A Corte de Apelações do 5º Circuito, sediada em Nova Orleans, decidiu em 2 de julho, por 2 votos a 1, que o governo federal não pode manter imigrantes detidos por mais de 90 dias sem uma audiência de fiança. Na audiência, cabe ao governo — e não ao detido — apresentar uma justificativa individualizada para manter a pessoa presa, como perigo à comunidade ou risco de fuga.
“Nossa única exigência é que uma audiência seja realizada em até 90 dias do início da detenção e que, nela, o governo articule uma justificativa individualizada para a continuação da detenção sem fiança”, escreveu o juiz Leslie H. Southwick, autor do voto majoritário. Em outro trecho, Southwick afirmou que a Constituição “não faz exceções ao garantir direitos básicos a quem está dentro de nossas fronteiras, incluindo o direito de ser ouvido quando a liberdade pessoal é tomada”.
O caso
A ação foi movida em nome de três homens que vivem no Texas — dois mexicanos e um hondurenho — presos em paradas de trânsito de rotina feitas por policiais estaduais entre novembro de 2025 e fevereiro de 2026. Os três moram nos Estados Unidos há pelo menos 14 anos, trabalharam durante todo esse período e têm filhos cidadãos americanos. Segundo o American Immigration Council, que litiga o caso, nenhum deles tem antecedentes criminais, e todos foram detidos sem oportunidade real de contestar se a prisão era necessária.
“Este caso fez uma pergunta simples: se o governo quer prender alguém, ele precisa demonstrar que a prisão serve a um propósito?”, disse Rebecca Cassler, advogada sênior de litígio do American Immigration Council, que sustentou o caso na corte.
A decisão atinge a política adotada pelo governo Trump de tratar pessoas que vivem há anos no país como sujeitas a detenção obrigatória, sem direito a fiança, com base em um dispositivo da lei de imigração pensado para quem acabou de chegar à fronteira.
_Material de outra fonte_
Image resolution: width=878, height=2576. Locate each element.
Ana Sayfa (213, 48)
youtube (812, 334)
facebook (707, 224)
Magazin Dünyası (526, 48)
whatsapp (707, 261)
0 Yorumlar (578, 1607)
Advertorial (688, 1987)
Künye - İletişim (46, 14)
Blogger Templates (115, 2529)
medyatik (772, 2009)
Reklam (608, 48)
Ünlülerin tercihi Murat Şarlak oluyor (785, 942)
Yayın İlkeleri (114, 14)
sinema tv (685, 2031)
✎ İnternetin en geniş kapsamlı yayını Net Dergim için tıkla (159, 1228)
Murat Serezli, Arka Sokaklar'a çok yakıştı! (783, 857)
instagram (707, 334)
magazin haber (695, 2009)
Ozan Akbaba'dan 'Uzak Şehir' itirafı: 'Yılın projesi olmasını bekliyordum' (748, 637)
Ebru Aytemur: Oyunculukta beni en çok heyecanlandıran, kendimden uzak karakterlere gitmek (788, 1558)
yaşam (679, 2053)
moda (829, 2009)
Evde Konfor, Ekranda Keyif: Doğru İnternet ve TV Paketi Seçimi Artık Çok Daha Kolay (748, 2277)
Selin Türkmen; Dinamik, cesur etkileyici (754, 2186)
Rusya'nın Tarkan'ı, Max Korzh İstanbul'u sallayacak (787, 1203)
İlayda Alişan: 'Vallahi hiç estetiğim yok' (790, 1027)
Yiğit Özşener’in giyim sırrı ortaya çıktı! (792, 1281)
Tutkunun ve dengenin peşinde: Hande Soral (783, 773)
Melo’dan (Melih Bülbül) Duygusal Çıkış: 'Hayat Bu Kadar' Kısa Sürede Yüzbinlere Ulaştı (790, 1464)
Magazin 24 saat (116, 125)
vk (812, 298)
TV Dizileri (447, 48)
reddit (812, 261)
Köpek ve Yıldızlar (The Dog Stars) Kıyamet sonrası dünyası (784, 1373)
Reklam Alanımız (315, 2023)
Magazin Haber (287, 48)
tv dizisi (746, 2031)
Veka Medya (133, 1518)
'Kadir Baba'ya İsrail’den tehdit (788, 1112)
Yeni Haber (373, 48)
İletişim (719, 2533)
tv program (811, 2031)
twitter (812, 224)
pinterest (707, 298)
No painel de três juízes, Southwick (indicado por George W. Bush) foi acompanhado por James E. Graves Jr. (indicado por Obama), para quem até 90 dias já é tempo demais; Cory Wilson (indicado por Trump) divergiu, sustentando que, pela lei vigente, os detidos não teriam direito de contestar a detenção.
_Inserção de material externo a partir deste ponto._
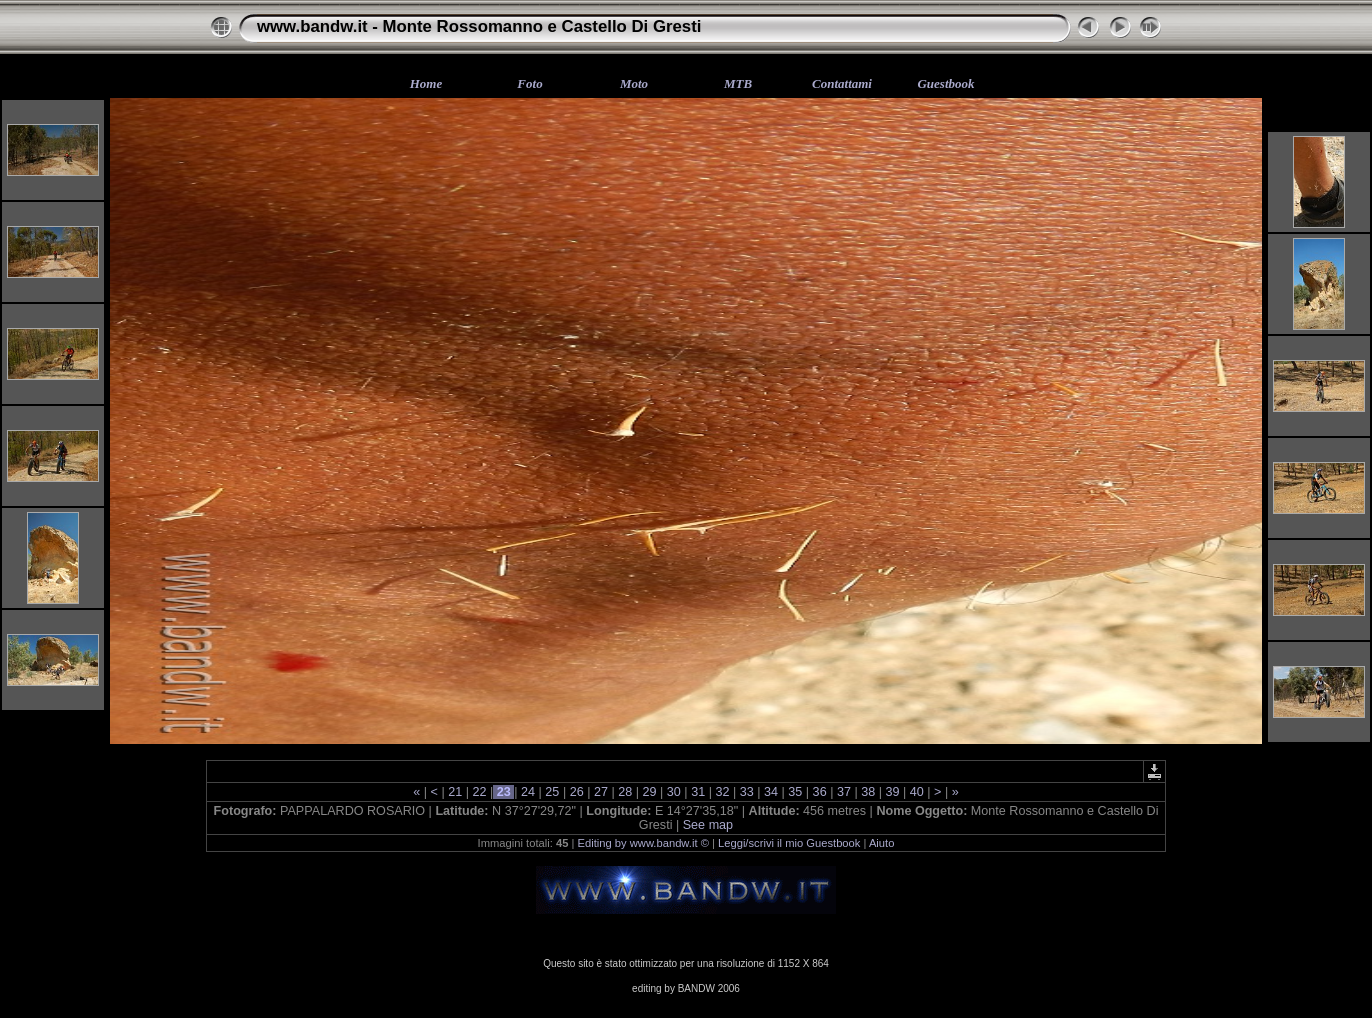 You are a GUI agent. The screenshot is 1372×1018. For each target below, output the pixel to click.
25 (552, 792)
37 (843, 792)
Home (426, 83)
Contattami (842, 83)
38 (868, 792)
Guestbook (945, 83)
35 (795, 792)
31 (698, 792)
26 (576, 792)
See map (708, 825)
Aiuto (882, 843)
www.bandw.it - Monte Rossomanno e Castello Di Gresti (479, 26)
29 (649, 792)
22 (479, 792)
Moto (634, 83)
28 (625, 792)
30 (673, 792)
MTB (738, 83)
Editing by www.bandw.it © (643, 843)
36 (819, 792)
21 (455, 792)
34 (771, 792)
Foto (529, 83)
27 (600, 792)
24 (528, 792)
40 (916, 792)
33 (746, 792)
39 (892, 792)
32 (722, 792)
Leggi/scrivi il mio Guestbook (789, 843) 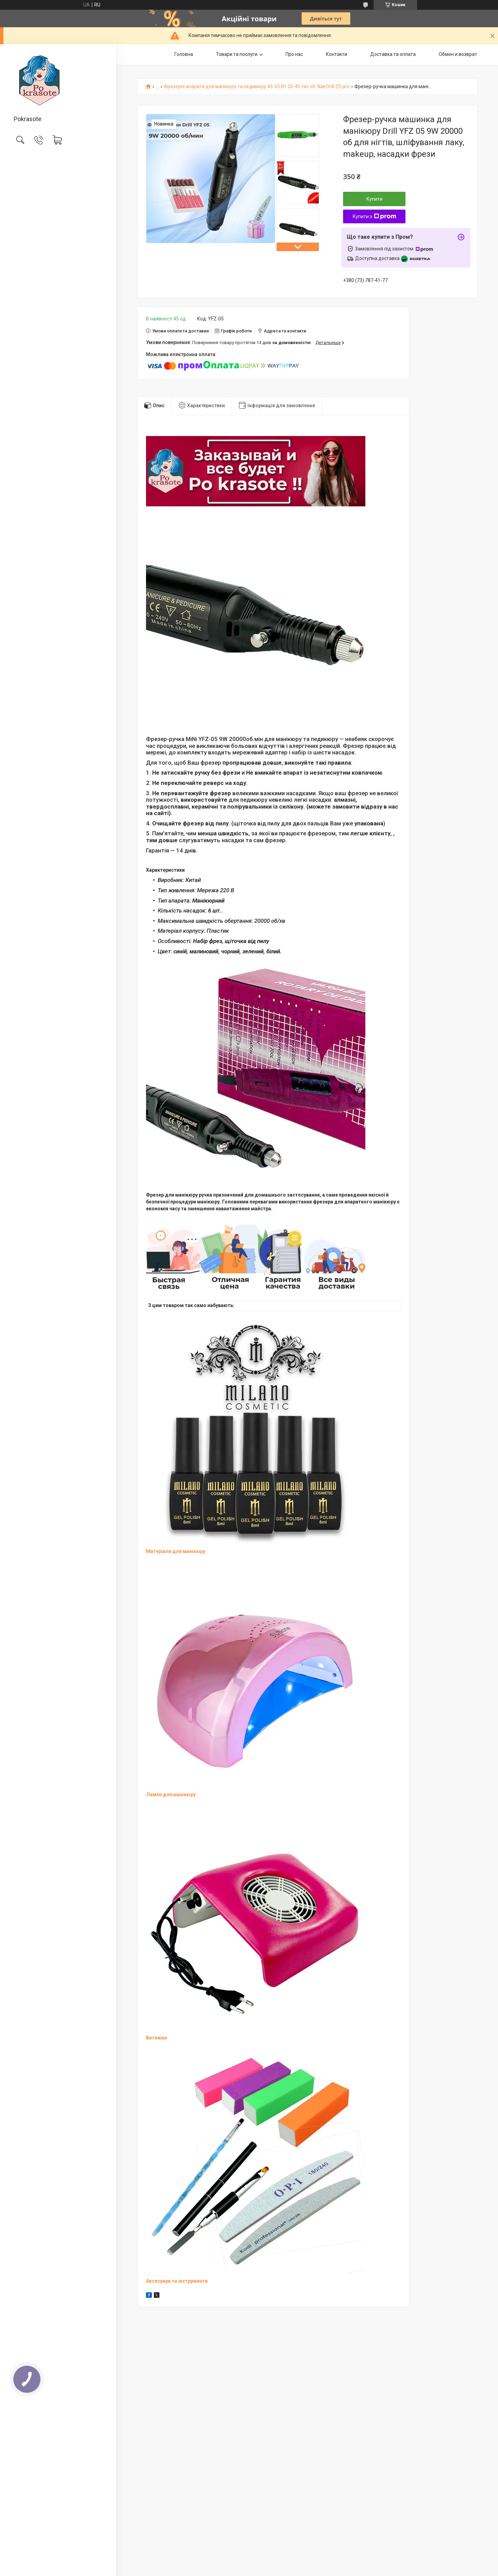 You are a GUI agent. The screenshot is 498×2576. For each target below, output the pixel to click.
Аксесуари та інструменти (177, 2281)
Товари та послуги (236, 54)
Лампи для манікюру (171, 1794)
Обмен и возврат (458, 54)
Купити (374, 199)
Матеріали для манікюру (175, 1551)
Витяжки (156, 2037)
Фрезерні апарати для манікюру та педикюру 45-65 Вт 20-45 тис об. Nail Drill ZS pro (257, 86)
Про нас (294, 54)
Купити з (374, 216)
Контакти (336, 54)
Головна (183, 54)
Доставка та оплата (393, 54)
Vale para o Colorado? O 10º Circuito também decidiu
A decisão do 5º Circuito vale diretamente para Texas, Louisiana e Mississippi — estados que concentram alguns dos maiores centros de detenção do país, para onde detidos de outras regiões costumam ser transferidos. Mas o movimento é mais amplo: dois dias antes, em 30 de junho, o 10º Circuito — que cobre o Colorado — também declarou ilegal a detenção obrigatória sem audiência de fiança, afirmando que a política criaria “graves problemas constitucionais” ao permitir deter milhões de pessoas sem determinações individualizadas.
Com isso, o placar entre as cortes de apelações está em 4 a 2 contra a política do governo, segundo levantamento do National Immigration Forum. A divergência entre circuitos aumenta a chance de a Suprema Corte assumir o tema — a administração já pediu revisão de decisão semelhante de outro circuito, e o DHS reagiu à derrota dizendo que segue “confiante em sua posição jurídica sobre detenção obrigatória”.
O que isso significa na prática
Enquanto as decisões vigorarem, quem estiver detido há mais de 90 dias nos estados cobertos pelo 5º e pelo 10º Circuito pode exigir uma audiência de fiança em que o governo tenha de justificar individualmente a detenção. Advogados de defesa vêm invocando o precedente imediatamente — famílias com um parente detido devem informar o advogado do caso sobre as decisões de 30 de junho e 2 de julho e sobre o tempo de detenção já cumprido.
O contexto torna a regra relevante para mais gente: a cobertura do caso registra mais de 10.000 prisões pelo ICE em um período de cinco dias e uma população detida acima de 63.000 pessoas, com prisões em check-ins de rotina, paradas de trânsito e abordagens de rua.
O governo ainda pode pedir revisão pelo plenário do 5º Circuito (en banc) ou levar o caso à Suprema Corte. Até lá, a exigência de audiência em 90 dias permanece em vigor nos circuitos que a adotaram.